10 Ways to Cut the Cost of Maintaining Your Home Office
1. Refill your own printer cartridges. Undoubtedly, this is a hassle. However, it can provide substantial savings. I have a laser printer and I buy a refill pack for $20. The pack lasts for three refills. The cost of one print cartridge is $80. I save $220 every three refills. Alternatively, consider buying ink cartridges from a discount store online, such as 123InkJets.com.
2. Keep a list of items you need to buy. If you have a list of items you need to purchase you can watch local office supply stores for that item on sale. In addition, you might have the time available to order the product online. If you get organized you will be able to cut costs.
3. Stock up on sales. When an item you regularly use (like paper) goes on sale purchase a larger inventory. This way you guarantee getting the sale price over an extended time period.
4. Reuse scrap paper. With this one simple action you save money and the environment. If you print up a piece of paper you don’t need, just drop it into a file for scrap paper. These papers can be used for giving the kids to play with, doodling, or they can be used as printing paper for other non-important print jobs.
5. Set your print default to print in black and white draft setting. Since color printing is 3 to 4 times more expensive than black and white there is no reason to print directions to Uncle Joe’s house using color ink. When you need the color or a higher print quality you can manually make the changes just for that one print job.
6. Buy used items. Auctions, garage sales, second hand stores, or store closings are all great places to get used furniture and products. I have two filing cabinets in my office that I paid $20 for (both). I bought them when a local store was going out of business. I used to have a desk that I bought at a garage sale. Also search places like Amazon, Half.com, or used book stores to find the best prices on books. I buy almost all my books used and the savings is substantial.
7. Make your own bookshelves. I just finished making bookshelves in my office. I’m not exactly a carpenter, but learned to build when I moved overseas. Standard items (like a bookshelf) are great construction projects for anyone with a minimal amount of building knowledge. I ended up with about three times the bookshelf space compared to the cost of buying a bookshelf.
8. Negotiate when purchasing big ticket items like computer. You don’t need to be a master negotiator. Just be aware of the current value and average sale price for an item and be sure to use this one negotiation tip – ask “Can you do any better than that?” You can also save money on your next computer by examining your needs (not wants), or buying a refurbished computer.

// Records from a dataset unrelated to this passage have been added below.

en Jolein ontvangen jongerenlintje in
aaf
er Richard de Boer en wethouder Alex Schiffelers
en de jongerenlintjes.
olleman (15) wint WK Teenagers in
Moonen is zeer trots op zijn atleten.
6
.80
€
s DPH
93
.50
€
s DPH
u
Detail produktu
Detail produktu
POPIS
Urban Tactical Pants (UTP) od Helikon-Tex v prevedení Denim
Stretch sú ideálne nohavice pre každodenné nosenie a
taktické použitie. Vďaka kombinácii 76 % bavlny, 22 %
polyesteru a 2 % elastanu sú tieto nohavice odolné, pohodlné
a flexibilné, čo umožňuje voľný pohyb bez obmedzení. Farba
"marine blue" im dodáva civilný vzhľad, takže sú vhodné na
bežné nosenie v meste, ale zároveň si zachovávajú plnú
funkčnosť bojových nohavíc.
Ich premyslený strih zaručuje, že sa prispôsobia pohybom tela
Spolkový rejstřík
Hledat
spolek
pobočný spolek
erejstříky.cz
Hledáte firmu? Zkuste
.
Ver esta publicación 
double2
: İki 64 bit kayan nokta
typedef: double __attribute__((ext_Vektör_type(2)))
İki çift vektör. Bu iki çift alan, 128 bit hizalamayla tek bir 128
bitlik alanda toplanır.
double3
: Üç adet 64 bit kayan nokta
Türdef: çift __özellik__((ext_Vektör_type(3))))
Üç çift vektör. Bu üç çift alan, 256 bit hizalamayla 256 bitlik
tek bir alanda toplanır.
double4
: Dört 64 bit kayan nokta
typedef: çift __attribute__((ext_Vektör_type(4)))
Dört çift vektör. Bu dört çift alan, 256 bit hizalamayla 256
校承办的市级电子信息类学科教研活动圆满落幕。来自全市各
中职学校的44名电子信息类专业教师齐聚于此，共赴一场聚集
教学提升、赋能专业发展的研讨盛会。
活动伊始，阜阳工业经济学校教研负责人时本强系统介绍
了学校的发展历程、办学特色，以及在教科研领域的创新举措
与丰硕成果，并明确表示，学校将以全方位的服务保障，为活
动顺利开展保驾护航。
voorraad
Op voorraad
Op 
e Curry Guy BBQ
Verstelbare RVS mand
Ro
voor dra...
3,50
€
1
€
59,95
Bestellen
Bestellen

9. Use free computer software and programs. There is a lot of free computer software. For example, I use SpyBot and Avast for internet security – both are free. I use Evernote as a note pad – free. There are also great products like Skype that allow you to make free computer to computer calls overseas.
10. Consider a laser printer. If you do a significant amount of printing you will see a significant reduction in the ink related to printing costs. You will need to do your own math based on your current product, but you should be able to find out how many pages on average it prints per cartridge. Investigate the cost of a laser printer and the number of prints per cartridge. See if the laser printer will provide a good savings over time.